Nous poserons donc nos valises a Vallouise, c'est décidé, le dernier weekend de janvier comme le veut la tradition.
Après avoir chacun sélectionné sa bonne sous-partie du quiver, la petite troupe d'une trentaine de riders acharnés fait route vers la terre promise.
Et route il y a, car la 300d ratisse large : côte atlantique, sud ouest, garrigue, et même, si, si, on les accueille, des Suisses, des Belges et des mélanges des deux ! (Je vous dit pas le résultat !)
Le pèlerinage vers Vallouise étant long et périlleux, des stratégies s'installent, certains anticipant les premiers jours sur place (les coquins), d'autres faisant des étapes.

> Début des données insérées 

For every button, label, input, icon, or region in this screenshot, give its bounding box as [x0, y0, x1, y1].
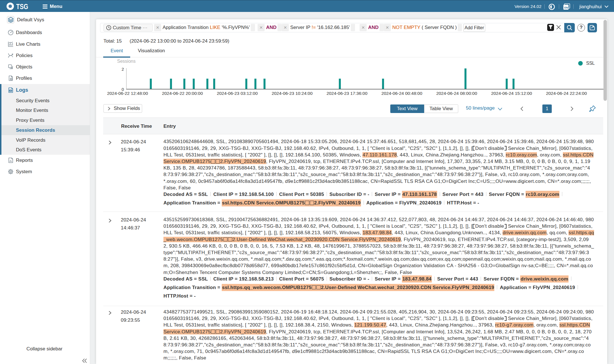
svg-text:EN: EN — [564, 6, 568, 9]
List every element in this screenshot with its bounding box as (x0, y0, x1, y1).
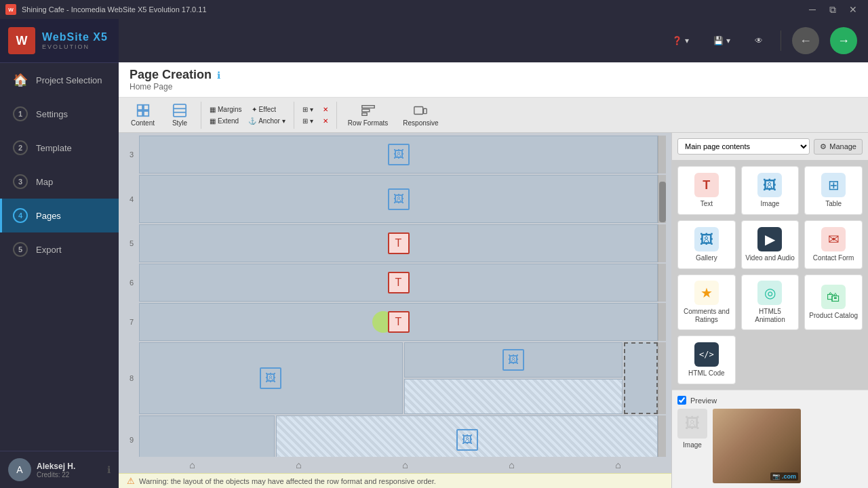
panel-item-contact-form[interactable]: ✉ Contact Form (804, 220, 863, 269)
forward-button[interactable]: → (830, 27, 857, 54)
preview-button[interactable]: 👁 (748, 32, 770, 49)
row-scrollbar[interactable] (658, 342, 666, 414)
close-button[interactable]: ✕ (844, 0, 863, 19)
image-cell-icon: 🖼 (260, 367, 281, 389)
extend-button[interactable]: ▦ Extend (205, 116, 243, 126)
panel-item-comments-ratings[interactable]: ★ Comments and Ratings (677, 274, 736, 330)
row-scrollbar[interactable] (658, 136, 666, 174)
row-cell-9b[interactable]: 🖼 (276, 415, 658, 457)
add-col-button[interactable]: ⊞ ▾ (298, 116, 317, 126)
help-button[interactable]: ❓ ▾ (665, 32, 696, 49)
anchor-2[interactable]: ⌂ (245, 460, 352, 470)
anchor-button[interactable]: ⚓ Anchor ▾ (244, 116, 290, 126)
anchor-5[interactable]: ⌂ (565, 460, 671, 470)
row-content-5: T (139, 224, 658, 262)
manage-button[interactable]: ⚙ Manage (814, 139, 863, 155)
back-button[interactable]: ← (792, 27, 819, 54)
style-button[interactable]: Style (163, 100, 197, 129)
add-row-button[interactable]: ⊞ ▾ (298, 104, 317, 115)
preview-checkbox[interactable] (677, 396, 686, 405)
responsive-label: Responsive (403, 119, 438, 127)
margins-button[interactable]: ▦ Margins (205, 104, 246, 115)
row-scrollbar[interactable] (658, 415, 666, 457)
anchor-1[interactable]: ⌂ (139, 460, 245, 470)
panel-item-gallery[interactable]: 🖼 Gallery (677, 220, 736, 269)
row-cell[interactable]: 🖼 (139, 136, 658, 174)
panel-item-text[interactable]: T Text (677, 166, 736, 215)
panel-dropdown[interactable]: Main page contents (677, 138, 810, 155)
add-col-arrow: ▾ (310, 117, 313, 125)
row-tools: ⊞ ▾ ✕ (298, 104, 332, 115)
table-item-icon: ⊞ (821, 173, 846, 197)
sidebar: W WebSite X5 EVOLUTION 🏠 Project Selecti… (0, 19, 119, 488)
comments-item-icon: ★ (694, 281, 719, 305)
delete-col-button[interactable]: ✕ (319, 116, 332, 126)
panel-item-table[interactable]: ⊞ Table (804, 166, 863, 215)
canvas-scroll[interactable]: 3 🖼 4 (119, 133, 671, 457)
row-cell[interactable]: 🖼 (139, 175, 658, 223)
row-cell-9a[interactable] (139, 415, 275, 457)
image-item-label: Image (761, 200, 780, 208)
sidebar-item-settings[interactable]: 1 Settings (0, 97, 119, 131)
extend-icon: ▦ (210, 117, 216, 125)
content-label: Content (131, 119, 155, 127)
row-cell[interactable]: T (139, 264, 658, 302)
row-scrollbar[interactable] (658, 175, 666, 223)
panel-item-video-audio[interactable]: ▶ Video and Audio (741, 220, 800, 269)
anchor-3[interactable]: ⌂ (352, 460, 458, 470)
panel-item-html-code[interactable]: </> HTML Code (677, 336, 736, 384)
page-info-icon[interactable]: ℹ (217, 70, 220, 81)
panel-item-image[interactable]: 🖼 Image (741, 166, 800, 215)
page-header: Page Creation ℹ Home Page (119, 62, 868, 98)
svg-rect-2 (137, 111, 142, 116)
sidebar-item-pages[interactable]: 4 Pages (0, 199, 119, 232)
titlebar: W Shining Cafe - Incomedia WebSite X5 Ev… (0, 0, 868, 19)
row-cell[interactable]: T (139, 224, 658, 262)
row-cell-8b1[interactable]: 🖼 (404, 342, 623, 378)
delete-row-button[interactable]: ✕ (319, 104, 332, 115)
svg-rect-9 (361, 113, 366, 116)
row-cell-8b2-selected[interactable] (404, 379, 623, 414)
preview-checkbox-label[interactable]: Preview (677, 396, 863, 405)
anchor-4[interactable]: ⌂ (458, 460, 565, 470)
status-text: Warning: the layout of the objects may h… (139, 477, 436, 485)
save-icon: 💾 (713, 36, 724, 45)
row-cell-active[interactable]: T (139, 303, 658, 341)
effect-star-icon: ✦ (252, 106, 257, 113)
row-scrollbar[interactable] (658, 303, 666, 341)
row-formats-button[interactable]: Row Formats (341, 100, 395, 129)
row-cell-8c-selected[interactable] (624, 342, 658, 414)
row-num-5: 5 (124, 224, 139, 262)
responsive-button[interactable]: Responsive (396, 100, 445, 129)
effect-button[interactable]: ✦ Effect (248, 104, 280, 115)
save-button[interactable]: 💾 ▾ (707, 32, 737, 49)
sidebar-item-project[interactable]: 🏠 Project Selection (0, 63, 119, 97)
sidebar-item-label: Pages (36, 211, 61, 221)
row-formats-label: Row Formats (348, 119, 388, 127)
image-item-icon: 🖼 (757, 173, 782, 197)
table-row: 7 T (124, 303, 666, 341)
table-row: 4 🖼 (124, 175, 666, 223)
sidebar-item-export[interactable]: 5 Export (0, 232, 119, 266)
table-item-label: Table (825, 200, 842, 208)
minimize-button[interactable]: ─ (803, 0, 822, 19)
table-row: 5 T (124, 224, 666, 262)
logo-title: WebSite X5 (42, 31, 108, 43)
preview-logo: 📷 .com (770, 472, 798, 481)
text-icon: T (703, 178, 710, 192)
restore-button[interactable]: ⧉ (823, 0, 842, 19)
canvas-rows: 3 🖼 4 (119, 133, 671, 457)
sidebar-item-label: Template (36, 143, 72, 153)
sidebar-item-template[interactable]: 2 Template (0, 131, 119, 165)
row-scrollbar[interactable] (658, 264, 666, 302)
step-num-3: 3 (13, 174, 28, 189)
sidebar-item-map[interactable]: 3 Map (0, 165, 119, 199)
image-cell-icon: 🖼 (388, 188, 410, 210)
preview-icon-wrap: 🖼 Image (677, 409, 707, 449)
content-button[interactable]: Content (124, 100, 161, 129)
row-cell-8a[interactable]: 🖼 (139, 342, 403, 414)
panel-item-html5-animation[interactable]: ◎ HTML5 Animation (741, 274, 800, 330)
row-scrollbar[interactable] (658, 224, 666, 262)
panel-item-product-catalog[interactable]: 🛍 Product Catalog (804, 274, 863, 330)
user-info-icon[interactable]: ℹ (107, 464, 111, 475)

Ça sera mon cas avec un vendredi à La Grave, qui bizzarement se trouvait sur mon chemin ! Et quand tu passes devant la grille du Paradis, tu y pointes les spatules...
Lieu mythique mi-raisin, La Grave est ce doux mélange de ski bum dont les neurones sont restées scotché à 3500 en 2000, et de la start-up nation qui se paye du bon temps facturé au juste daily rate.
J'y retrouvé mon Saint-Pierre-guide local, spécialiste de l'appui languette et du titanal, pour une session quasi seuls sur le domaine, entre nuages et éclaircies, vent et neige velours.
Le ski est toujours heureux sous les cabines colorées.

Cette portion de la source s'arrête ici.